En ce moment

    05/03/2025

    « La suite, c’est quoi ? On s’en débarrasse ? »

    À Lyon, les éducs d’un centre pour jeunes handicapés tentent de survivre à un plan d’austérité

    Par Lina Rhrissi , Jérôme Sallerin

    Baisse des effectifs, activités supprimées, accueil réduit… Les salariés de l’institut médico-éducatif Pierre de Lune, géré par l'Adapei 69, subissent un « plan de remise à l’équilibre » qui leur font craindre d’abandonner des familles.

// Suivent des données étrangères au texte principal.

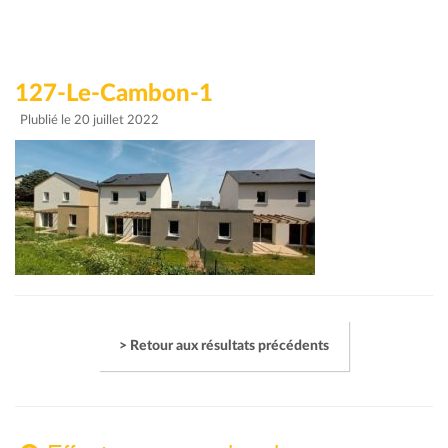
127-Le-Cambon-1
Plublié le 20 juillet 2022
> Retour aux résultats précédents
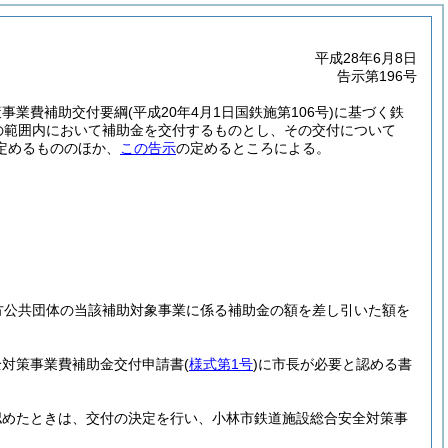
平成28年6月8日
告示第196号
策事業費補助交付要綱
(平成20年4月1日国鉄施第106号)
に基づく鉄
の範囲内において補助金を交付するものとし、その交付について
定めるもののほか、
この告示
の定めるところによる。
。
方公共団体の当該補助対象事業に係る補助金の額を差し引いた額を
全対策事業費補助金交付申請書
(
様式第1号
)
に市長が必要と認める書
認めたときは、交付の決定を行い、小林市鉄道施設総合安全対策事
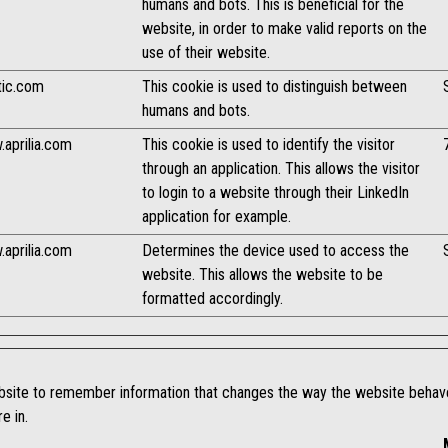
humans and bots. This is beneficial for the
website, in order to make valid reports on the
use of their website.
tic.com
This cookie is used to distinguish between
humans and bots.
aprilia.com
This cookie is used to identify the visitor
through an application. This allows the visitor
to login to a website through their LinkedIn
application for example.
aprilia.com
Determines the device used to access the
website. This allows the website to be
formatted accordingly.
site to remember information that changes the way the website behaves
e in.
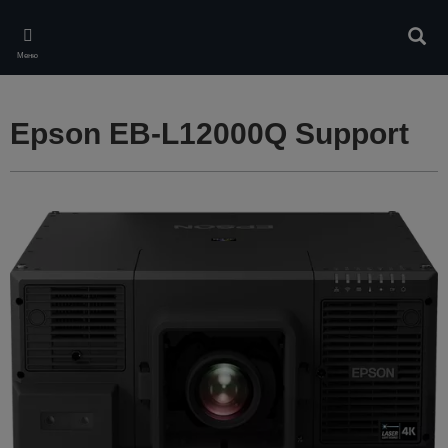
Skip
to
Търс
main
Меню
content
Epson EB-L12000Q Support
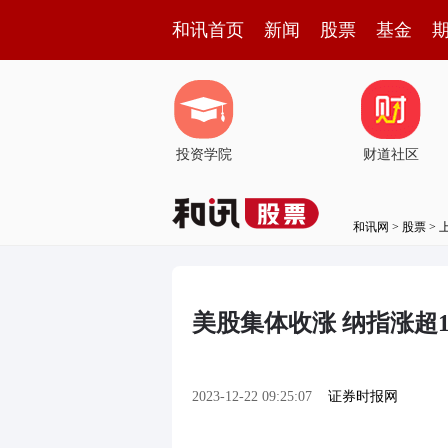
和讯首页
新闻
股票
基金
投资学院
财道社区
和讯网
>
股票
>
美股集体收涨 纳指涨超
2023-12-22 09:25:07
证券时报网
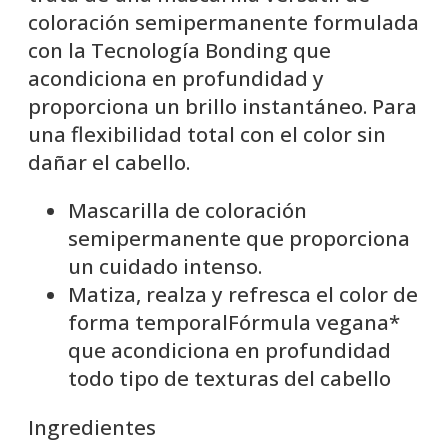
coloración semipermanente formulada
con la Tecnología Bonding que
acondiciona en profundidad y
proporciona un brillo instantáneo. Para
una flexibilidad total con el color sin
dañar el cabello.
Mascarilla de coloración
semipermanente que proporciona
un cuidado intenso.
Matiza, realza y refresca el color de
forma temporalFórmula vegana*
que acondiciona en profundidad
todo tipo de texturas del cabello
Ingredientes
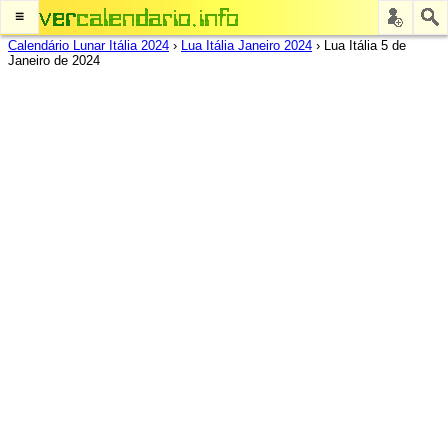
≡
Calendário Lunar Itália 2024
›
Lua Itália Janeiro 2024
›
Lua Itália 5 de
Janeiro de 2024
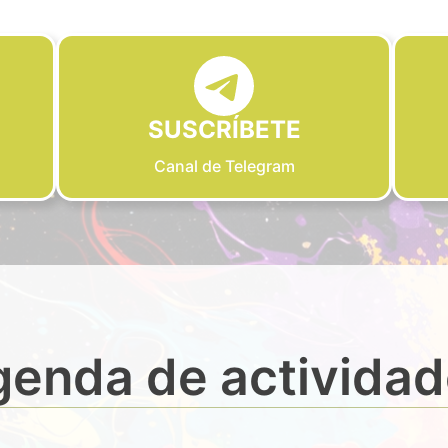
SUSCRÍBETE
Canal de Telegram
enda de activida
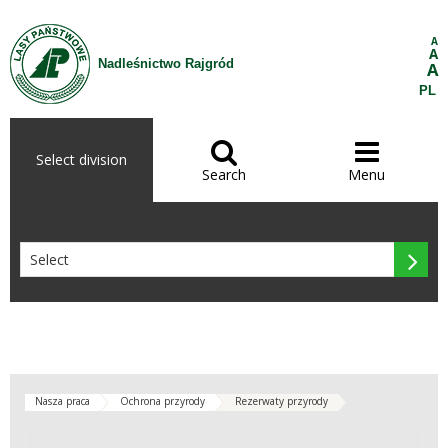
Skip to Content
A
A
Nadleśnictwo Rajgród
A
PL


Select division
Search
Menu

Nasza praca
Ochrona przyrody
Rezerwaty przyrody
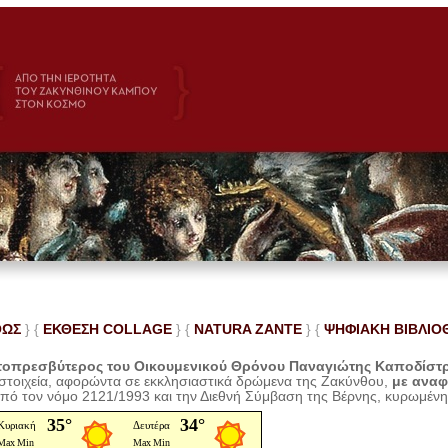
ΘΩΣ
} {
ΕΚΘΕΣΗ COLLAGE
}
{
NATURA ZANTE
} {
ΨΗΦΙΑΚΗ ΒΙΒΛΙΟ
οπρεσβύτερος του Οικουμενικού Θρόνου Παναγιώτης Καποδίστ
 στοιχεία, αφορώντα σε εκκλησιαστικά δρώμενα της Ζακύνθου,
με ανα
από τον νόμο 2121/1993 και την Διεθνή Σύμβαση της Βέρνης, κυρωμέν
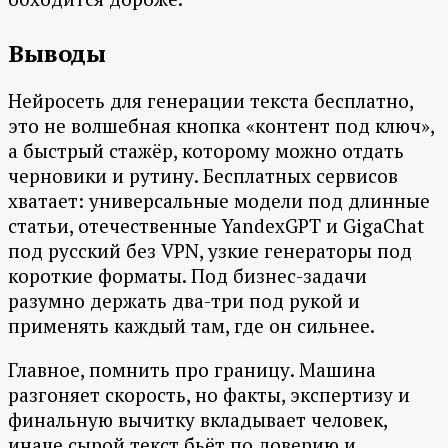
Выводы
Нейросеть для генерации текста бесплатно,
это не волшебная кнопка «контент под ключ»,
а быстрый стажёр, которому можно отдать
черновики и рутину. Бесплатных сервисов
хватает: универсальные модели под длинные
статьи, отечественные YandexGPT и GigaChat
под русский без VPN, узкие генераторы под
короткие форматы. Под бизнес-задачи
разумно держать два-три под рукой и
применять каждый там, где он сильнее.
Главное, помнить про границу. Машина
разгоняет скорость, но факты, экспертизу и
финальную вычитку вкладывает человек,
иначе сырой текст бьёт по доверию и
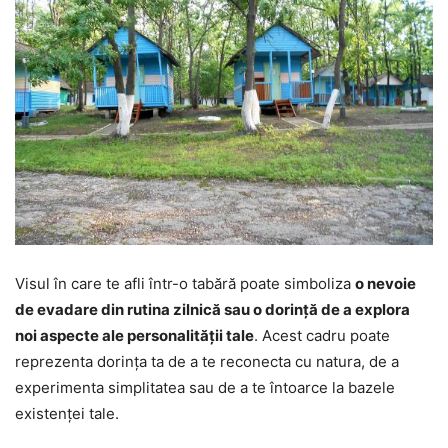
Visul în care te afli într-o tabără poate simboliza
o nevoie
de evadare din rutina zilnică sau o dorință de a explora
noi aspecte ale personalității tale
. Acest cadru poate
reprezenta dorința ta de a te reconecta cu natura, de a
experimenta simplitatea sau de a te întoarce la bazele
existenței tale.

    Ça fait seulement trois ans que Léa (1) est titulaire au sein de l’institut Pierre de Lune et pourtant, elle est déjà considérée comme une ancienne. Depuis quelques mois, elle doit chaque jour jongler entre les personnes handicapées mentales – qui ont également des troubles du comportement – et les intérimaires qui doivent la seconder. « En tant qu’anciens, on doit être à fond et en même temps répondre aux sollicitations de personnes censées nous aider mais qui ne sont pas expérimentées. Ça peut vite tourner à la cata », s’agace la jeune professionnelle :

    « Mais je ne vais pas me transformer en cinq personnes ! »

    La vingtenaire bavarde se souvient de cette fois où elle s’est retrouvée à gérer un jeune qui décompensait. Elle était la seule salariée, entourée des autres résidents à surveiller, et d’intérimaires perdus. Le garçon a fini par se blesser légèrement. « J’ai mis trois semaines à m’en remettre. Parfois, je n’en peux plus de ne pas avoir de relais », lâche la jeune femme épuisée.

    Créé en 2008 par l’Association métropolitaine et départementale des parents et amis de personnes handicapées mentales du Rhône (Adapei 69), le projet de l’institut médico-éducatif (IME) Pierre de Lune rend fiers celles et ceux – en majorité des femmes – qui y travaillent. Financé par des fonds publics, il a pour ambition d’accueillir des personnes de 8 à 20 ans et ce sept jours sur sept, contrairement à la plupart des internats qui ferment le week-end et pendant les vacances scolaires. La trentaine de résidents s’y rendent « en séquentiel », c’est-à-dire quelques jours par semaine. Fanny (1), éducatrice spécialisée en CDI depuis six ans, détaille :

    « On est le seul ouvert 365 jours par an et à prendre des jeunes dits “compliqués”, c’est-à-dire qu’ils ne sont pas forcément encore capables de s’adapter à un autre établissement. C’est pour ça qu’on parle d’IME de transition. »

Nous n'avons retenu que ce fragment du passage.